WORK INSTRUCTIONS: Your output should be the line that contains "Give me SVG masks for anything matching 'right" and all lines after it in the records, retyped exactly through the last one.
┌──
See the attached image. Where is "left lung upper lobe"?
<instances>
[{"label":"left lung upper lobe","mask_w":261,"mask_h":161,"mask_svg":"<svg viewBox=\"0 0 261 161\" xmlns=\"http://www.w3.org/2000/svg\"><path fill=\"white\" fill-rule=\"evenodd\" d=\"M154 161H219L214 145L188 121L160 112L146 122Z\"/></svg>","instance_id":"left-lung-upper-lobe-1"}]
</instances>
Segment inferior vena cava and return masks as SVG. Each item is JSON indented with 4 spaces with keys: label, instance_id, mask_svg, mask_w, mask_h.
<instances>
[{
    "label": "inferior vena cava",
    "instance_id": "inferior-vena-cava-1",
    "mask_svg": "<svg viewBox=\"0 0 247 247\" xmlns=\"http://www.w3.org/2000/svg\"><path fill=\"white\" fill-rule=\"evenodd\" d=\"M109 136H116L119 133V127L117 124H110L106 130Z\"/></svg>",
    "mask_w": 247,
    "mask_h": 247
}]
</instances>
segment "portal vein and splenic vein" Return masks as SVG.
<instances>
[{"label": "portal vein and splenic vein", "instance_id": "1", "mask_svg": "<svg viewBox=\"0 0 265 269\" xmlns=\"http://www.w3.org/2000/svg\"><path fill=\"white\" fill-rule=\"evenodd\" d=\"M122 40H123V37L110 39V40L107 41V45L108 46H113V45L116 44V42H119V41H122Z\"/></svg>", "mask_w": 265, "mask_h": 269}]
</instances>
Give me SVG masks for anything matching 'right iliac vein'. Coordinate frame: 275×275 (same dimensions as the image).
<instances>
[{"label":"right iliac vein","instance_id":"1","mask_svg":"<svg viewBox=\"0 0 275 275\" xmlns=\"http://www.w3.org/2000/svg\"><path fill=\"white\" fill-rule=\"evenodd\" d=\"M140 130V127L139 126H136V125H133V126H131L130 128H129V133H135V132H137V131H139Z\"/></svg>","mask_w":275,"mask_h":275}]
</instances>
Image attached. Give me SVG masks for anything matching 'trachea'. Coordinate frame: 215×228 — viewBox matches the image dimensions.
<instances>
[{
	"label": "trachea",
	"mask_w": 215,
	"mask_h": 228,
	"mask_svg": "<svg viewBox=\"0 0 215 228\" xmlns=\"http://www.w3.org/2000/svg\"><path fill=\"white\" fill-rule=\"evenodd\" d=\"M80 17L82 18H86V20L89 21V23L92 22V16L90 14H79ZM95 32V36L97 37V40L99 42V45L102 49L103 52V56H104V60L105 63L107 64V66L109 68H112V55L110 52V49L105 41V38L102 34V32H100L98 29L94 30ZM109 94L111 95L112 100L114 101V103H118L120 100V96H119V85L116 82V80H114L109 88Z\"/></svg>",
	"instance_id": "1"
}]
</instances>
└──
RESPONSE TO THIS EXERCISE:
Give me SVG masks for anything matching 'right iliac vein'. Coordinate frame: 275×275 (same dimensions as the image).
<instances>
[{"label":"right iliac vein","instance_id":"1","mask_svg":"<svg viewBox=\"0 0 275 275\" xmlns=\"http://www.w3.org/2000/svg\"><path fill=\"white\" fill-rule=\"evenodd\" d=\"M140 130V127L139 126H136V125H133V126H131L130 128H129V133H135V132H137V131H139Z\"/></svg>","mask_w":275,"mask_h":275}]
</instances>
Image attached. Give me SVG masks for anything matching 'trachea'. Coordinate frame: 215×228 — viewBox matches the image dimensions.
<instances>
[{
	"label": "trachea",
	"mask_w": 215,
	"mask_h": 228,
	"mask_svg": "<svg viewBox=\"0 0 215 228\" xmlns=\"http://www.w3.org/2000/svg\"><path fill=\"white\" fill-rule=\"evenodd\" d=\"M80 17L82 18H86V20L89 21V23L92 22V16L90 14H79ZM95 32V36L97 37V40L99 42V45L102 49L103 52V56H104V60L105 63L107 64V66L109 68H112V55L110 52V49L105 41V38L102 34V32H100L98 29L94 30ZM109 94L111 95L112 100L114 101V103H118L120 100V96H119V85L116 82V80H114L109 88Z\"/></svg>",
	"instance_id": "1"
}]
</instances>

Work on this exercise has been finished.